Non-criteria manifestations in the presence of antiphospholipid antibodies in a paediatric cohort

Abstract

Objective: To identify the variables associated with the development of non-criteria manifestations in the presence of antiphospholipid antibodies (aPLs) in a paediatric cohort.

Methods: Multicentric historical cohort study of children under the age of 18 years to determine thrombotic events (TEs) and non-criteria manifestations in the presence of aPL.

Results: Eighty-two children were included; 8.5% had at least one TE and 69.5% at least one non-criteria manifestation. Of them, 96.5% did not associate TEs. Haematological manifestations were the most frequent (43.65%), followed by cutaneous (22%), neurological (15.9%) and cardiac (4.9%) events. The most frequent aPLs were: 77.8% LA; 42.7% aCL and 41.5% aβ2GP. The positivity rate was: 64.6% simple, 18.3% double and 17.1% triple. ANA positivity was 68.1%. A bivariate analysis revealed that children with IgM aCL+, IgM aβ2GP+, ANA+, an SLE diagnosis or the absence of TEs had a significantly higher percentage of non-criteria manifestations (P <0.05). The logistic regression showed family history of autoimmune diseases [odds ratio (OR) 4.26, 95% CI: 0.8, 22.2, P =0.086] and the absence of TEs (OR 17.18, 95% CI: 1.2, 244.6, P =0.03) as independent risk factors of developing non-criteria manifestations. An SLE diagnosis, aPL profile and ANA+ were not identified.

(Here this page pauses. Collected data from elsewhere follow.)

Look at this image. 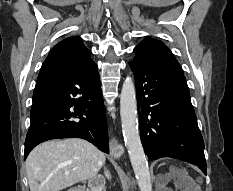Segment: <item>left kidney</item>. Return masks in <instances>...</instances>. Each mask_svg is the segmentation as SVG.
I'll return each instance as SVG.
<instances>
[{"label": "left kidney", "instance_id": "1", "mask_svg": "<svg viewBox=\"0 0 233 191\" xmlns=\"http://www.w3.org/2000/svg\"><path fill=\"white\" fill-rule=\"evenodd\" d=\"M171 178L176 179L177 184H178L179 186H182V179H181V178H179L178 176H171V175H168V176H167V180H169V179H171ZM167 191H170V190H167ZM184 191H185V190H184Z\"/></svg>", "mask_w": 233, "mask_h": 191}]
</instances>
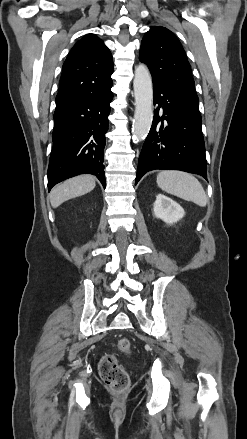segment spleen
I'll return each mask as SVG.
<instances>
[{"label":"spleen","mask_w":247,"mask_h":439,"mask_svg":"<svg viewBox=\"0 0 247 439\" xmlns=\"http://www.w3.org/2000/svg\"><path fill=\"white\" fill-rule=\"evenodd\" d=\"M157 184L165 192L205 207L207 197L203 186L193 175L182 171H161Z\"/></svg>","instance_id":"spleen-1"}]
</instances>
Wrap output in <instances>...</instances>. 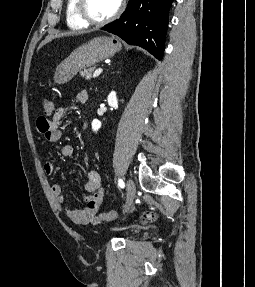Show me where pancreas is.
I'll list each match as a JSON object with an SVG mask.
<instances>
[{"label":"pancreas","mask_w":255,"mask_h":287,"mask_svg":"<svg viewBox=\"0 0 255 287\" xmlns=\"http://www.w3.org/2000/svg\"><path fill=\"white\" fill-rule=\"evenodd\" d=\"M95 70L96 66H91V68H85L83 72H80V76H82V78H86V80H89V78H91L92 76V72H95Z\"/></svg>","instance_id":"1"}]
</instances>
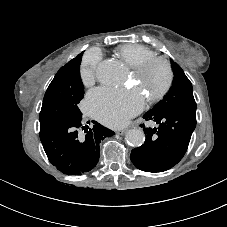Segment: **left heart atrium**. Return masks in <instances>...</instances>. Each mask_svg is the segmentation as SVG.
Segmentation results:
<instances>
[{"instance_id":"39dd6f15","label":"left heart atrium","mask_w":227,"mask_h":227,"mask_svg":"<svg viewBox=\"0 0 227 227\" xmlns=\"http://www.w3.org/2000/svg\"><path fill=\"white\" fill-rule=\"evenodd\" d=\"M85 104L94 118L119 127L142 110L145 98L131 90L97 88L88 94Z\"/></svg>"}]
</instances>
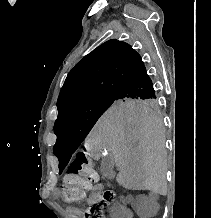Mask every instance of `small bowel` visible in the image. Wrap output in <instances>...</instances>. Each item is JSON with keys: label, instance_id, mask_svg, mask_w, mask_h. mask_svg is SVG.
Returning <instances> with one entry per match:
<instances>
[{"label": "small bowel", "instance_id": "obj_1", "mask_svg": "<svg viewBox=\"0 0 211 218\" xmlns=\"http://www.w3.org/2000/svg\"><path fill=\"white\" fill-rule=\"evenodd\" d=\"M103 189V185L101 183H96L92 189L91 193L88 197V203L92 204L102 200L101 191ZM55 198H59L60 192L58 190H53L52 192ZM69 212L73 215L74 218H79L80 209L76 207L69 208ZM114 218H134V212L131 208L127 206H118L113 210Z\"/></svg>", "mask_w": 211, "mask_h": 218}]
</instances>
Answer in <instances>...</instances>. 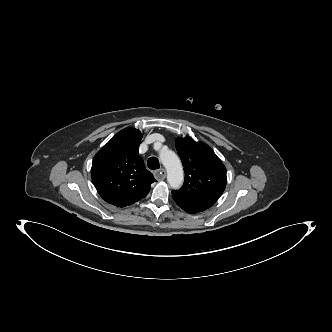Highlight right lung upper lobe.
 I'll list each match as a JSON object with an SVG mask.
<instances>
[{
    "label": "right lung upper lobe",
    "mask_w": 332,
    "mask_h": 332,
    "mask_svg": "<svg viewBox=\"0 0 332 332\" xmlns=\"http://www.w3.org/2000/svg\"><path fill=\"white\" fill-rule=\"evenodd\" d=\"M141 138L139 130L125 128L93 158V183L102 199L114 206L125 207L141 200L156 181L138 155Z\"/></svg>",
    "instance_id": "right-lung-upper-lobe-1"
}]
</instances>
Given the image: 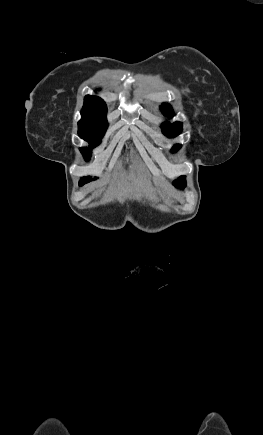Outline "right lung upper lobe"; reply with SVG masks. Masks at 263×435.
Listing matches in <instances>:
<instances>
[{
    "label": "right lung upper lobe",
    "instance_id": "cb5924a9",
    "mask_svg": "<svg viewBox=\"0 0 263 435\" xmlns=\"http://www.w3.org/2000/svg\"><path fill=\"white\" fill-rule=\"evenodd\" d=\"M107 106L105 102L97 96H85L84 106L81 110L82 119L78 125L98 126L107 128L106 120Z\"/></svg>",
    "mask_w": 263,
    "mask_h": 435
}]
</instances>
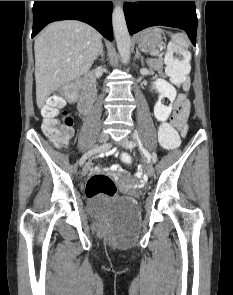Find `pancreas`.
<instances>
[{"mask_svg":"<svg viewBox=\"0 0 233 295\" xmlns=\"http://www.w3.org/2000/svg\"><path fill=\"white\" fill-rule=\"evenodd\" d=\"M148 66L151 70L152 69L157 71L161 70L163 67V58L160 57L158 59H153L148 61Z\"/></svg>","mask_w":233,"mask_h":295,"instance_id":"cf45deb5","label":"pancreas"}]
</instances>
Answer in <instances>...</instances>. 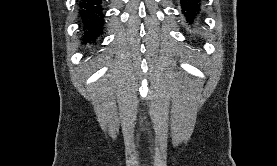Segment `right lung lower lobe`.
Listing matches in <instances>:
<instances>
[{
  "instance_id": "98d812e1",
  "label": "right lung lower lobe",
  "mask_w": 277,
  "mask_h": 166,
  "mask_svg": "<svg viewBox=\"0 0 277 166\" xmlns=\"http://www.w3.org/2000/svg\"><path fill=\"white\" fill-rule=\"evenodd\" d=\"M79 6L80 24L84 32L83 43L95 44L104 24L102 0H81Z\"/></svg>"
}]
</instances>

Conclusion: Non-criteria manifestations were more frequent than TEs. A positive family history of autoimmune diseases and the absence of TEs were associated with a higher risk of developing non-criteria manifestations. Therefore, their inclusion as APS classification criteria should be considered in order to get an improved prognosis in the paediatric population.

Keywords: anti-β2-glycoprotein antibodies; antibodies anticardiolipin; antiphospholipid antibodies; antiphospholipid syndrome; childhood; connective tissue diseases; lupus coagulation inhibitor; paediatrics; systemic lupus erythematosus; thrombosis.